Mgr Eric de Moulins Beaufort
Mgr Éric de Moulin-Beaufort, Photo Peter Potrowl

Le 4 janvier, suite à son audition à l’Assemblée Nationale, Mgr Éric de Moulins-Beaufort déclare : « Ce projet de loi me laisse bien embarrassé. » Bien que comprenant les enjeux de sécurité et de cohésion nationale, le président de la Conférence des Évêques de France s’interroge sur la pertinence et la finalité de ce texte qui pourrait réveiller une sorte de guerre des religions. « Au bout du compte on se trouve avec une loi qui risque de modifier l’équilibre général de la loi de 1905 et la manière dont nous avons, catholiques, protestants, orthodoxes, juifs trouvé à vivre dans notre pays de manière harmonieuse » rappelle l’Archevêque, qui s’inquiète du fait que la loi pourrait « donner l’impression que les religions en général et les croyants en particulier sont dans notre pays des gêneurs, des individus qu’il faudrait particulièrement surveiller ». Il redoute par ailleurs que l’aspect purement répressif du projet n’ouvre la porte à une politique de restrictions des libertés qu’il n’hésite pas à comparer à des heures sombres de l’Histoire européenne.

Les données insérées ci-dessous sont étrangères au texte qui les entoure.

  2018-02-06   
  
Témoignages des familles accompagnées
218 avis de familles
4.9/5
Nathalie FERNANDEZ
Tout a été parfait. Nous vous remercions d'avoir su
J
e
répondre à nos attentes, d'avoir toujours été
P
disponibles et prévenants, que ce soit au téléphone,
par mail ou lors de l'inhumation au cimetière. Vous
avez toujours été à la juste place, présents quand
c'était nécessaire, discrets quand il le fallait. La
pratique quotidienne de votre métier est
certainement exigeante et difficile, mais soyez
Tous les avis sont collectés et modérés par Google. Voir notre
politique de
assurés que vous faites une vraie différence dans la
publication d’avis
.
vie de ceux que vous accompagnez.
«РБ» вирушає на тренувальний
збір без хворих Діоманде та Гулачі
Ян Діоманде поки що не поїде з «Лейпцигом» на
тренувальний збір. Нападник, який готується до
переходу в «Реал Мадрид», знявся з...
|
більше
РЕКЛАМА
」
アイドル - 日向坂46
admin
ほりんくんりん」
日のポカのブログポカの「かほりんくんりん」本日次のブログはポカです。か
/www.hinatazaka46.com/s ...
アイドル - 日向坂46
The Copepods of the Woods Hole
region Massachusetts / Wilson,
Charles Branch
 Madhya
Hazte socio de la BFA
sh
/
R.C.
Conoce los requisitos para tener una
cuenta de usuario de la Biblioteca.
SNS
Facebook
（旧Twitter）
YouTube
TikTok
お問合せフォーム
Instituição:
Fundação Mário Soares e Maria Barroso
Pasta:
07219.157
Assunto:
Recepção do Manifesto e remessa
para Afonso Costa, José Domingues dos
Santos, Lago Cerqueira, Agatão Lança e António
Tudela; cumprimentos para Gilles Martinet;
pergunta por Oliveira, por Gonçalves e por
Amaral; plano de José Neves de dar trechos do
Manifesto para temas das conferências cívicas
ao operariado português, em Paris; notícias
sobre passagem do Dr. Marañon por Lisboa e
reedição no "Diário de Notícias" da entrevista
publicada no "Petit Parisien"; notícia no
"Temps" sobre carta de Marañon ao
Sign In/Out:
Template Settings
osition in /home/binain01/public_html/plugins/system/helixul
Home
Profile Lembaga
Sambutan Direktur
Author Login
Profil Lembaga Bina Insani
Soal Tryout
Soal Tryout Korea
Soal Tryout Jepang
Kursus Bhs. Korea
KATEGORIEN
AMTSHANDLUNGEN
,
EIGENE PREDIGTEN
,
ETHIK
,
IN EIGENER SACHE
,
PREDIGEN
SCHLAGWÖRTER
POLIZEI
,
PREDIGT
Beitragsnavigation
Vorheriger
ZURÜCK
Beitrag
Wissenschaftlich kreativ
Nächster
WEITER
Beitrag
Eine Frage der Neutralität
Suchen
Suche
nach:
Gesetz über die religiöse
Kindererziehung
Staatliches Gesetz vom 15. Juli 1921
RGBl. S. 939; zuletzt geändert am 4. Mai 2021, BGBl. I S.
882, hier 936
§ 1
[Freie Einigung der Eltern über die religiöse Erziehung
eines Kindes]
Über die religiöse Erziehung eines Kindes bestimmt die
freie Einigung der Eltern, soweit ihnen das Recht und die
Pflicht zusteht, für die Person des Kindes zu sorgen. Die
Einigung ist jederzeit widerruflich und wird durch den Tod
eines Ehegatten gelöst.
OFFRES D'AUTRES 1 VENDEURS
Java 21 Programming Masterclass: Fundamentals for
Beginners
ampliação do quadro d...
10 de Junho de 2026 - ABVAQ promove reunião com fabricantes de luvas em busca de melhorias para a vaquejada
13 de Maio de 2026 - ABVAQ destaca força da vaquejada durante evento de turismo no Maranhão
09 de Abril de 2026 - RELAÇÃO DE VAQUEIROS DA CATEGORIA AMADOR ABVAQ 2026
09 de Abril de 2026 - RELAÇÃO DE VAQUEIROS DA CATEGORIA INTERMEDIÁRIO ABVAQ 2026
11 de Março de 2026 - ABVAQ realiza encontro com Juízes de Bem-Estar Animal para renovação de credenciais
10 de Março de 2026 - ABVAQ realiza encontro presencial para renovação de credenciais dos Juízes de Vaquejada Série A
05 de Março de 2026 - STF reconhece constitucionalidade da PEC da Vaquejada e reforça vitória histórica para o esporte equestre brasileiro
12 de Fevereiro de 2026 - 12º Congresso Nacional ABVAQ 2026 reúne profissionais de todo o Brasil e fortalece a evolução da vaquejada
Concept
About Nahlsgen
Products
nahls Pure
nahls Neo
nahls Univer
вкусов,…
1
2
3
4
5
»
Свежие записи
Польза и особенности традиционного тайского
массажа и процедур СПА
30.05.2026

Voir l’article de La Croix : « Séparatisme : l’Église catholique s’inquiète des effets du projet de loi »

François Clavairoly, président de la Fédération Protestante
Pasteur François Calvairoly

La charge est impitoyable, et reçoit le renfort de François Clavairoly, Président de la Fédération Protestante de France qui voit dans ce projet ni plus ni moins qu’une menace pour la liberté d’association et la liberté religieuse ainsi qu’ une intrusion sans précédent dans l’autonomie interne des cultes.

Lire le dossier de la Fédération Protestante de France : « Le protestantisme alerte et conteste »

Haïm Korsia, Grand Rabbin de France
Haïm Korsia

Dans le même sens, le grand rabbin de France Haïm Korsia et le président du Consistoire israélite, Joël Mergui fustigent la « peur maladive » de ce qui concerne l’islam et redoutent les « dégâts collatéraux » d’un « unanimisme qui créerait une suspicion générale » sur les religions. Quant au métropolite grec orthodoxe Emmanuel Adamakis, il s’inquiète d’une « surenchère administrative tous azimuts ».

LA RAISON CONTRE L’IDÉOLOGIE

En un mot, la messe est dite, Avec cet unanimité contre lui, le projet est mal parti. Le maintenir contre vents et marées , continuer de vouloir opposer des français à, d’autres français, risquerait d’accroître la fractures entre nos concitoyens . Une perspective bien éloignée des intentions électorales du candidat Macron, qui promettait une société apaisée et bienveillante.
Si la structuration de la formation et du statut des imams, la règlementation du halal sont des objectifs légitimes et nécessaires, le gouvernement ne se pose toujours pas les questions essentielles : avec quels interlocuteurs traiter, comment associer à ce projet l’ensemble des musulmans, comment lutter contre les discriminations dont ceux-ci sont victimes au quotidien ?

Les récentes décisions du Ministre de l’Intérieur, comme la fermeture d’écoles, de lieux de cultes, de structures d’accueil pour les jeunes, sous des prétextes fallacieux et assumés comme tels, ne vont pas en ce sens.
Il reste encore deux ans de mandature. Il serait temps qu’enfin, la raison l’emporte sur les idéologies mortifères.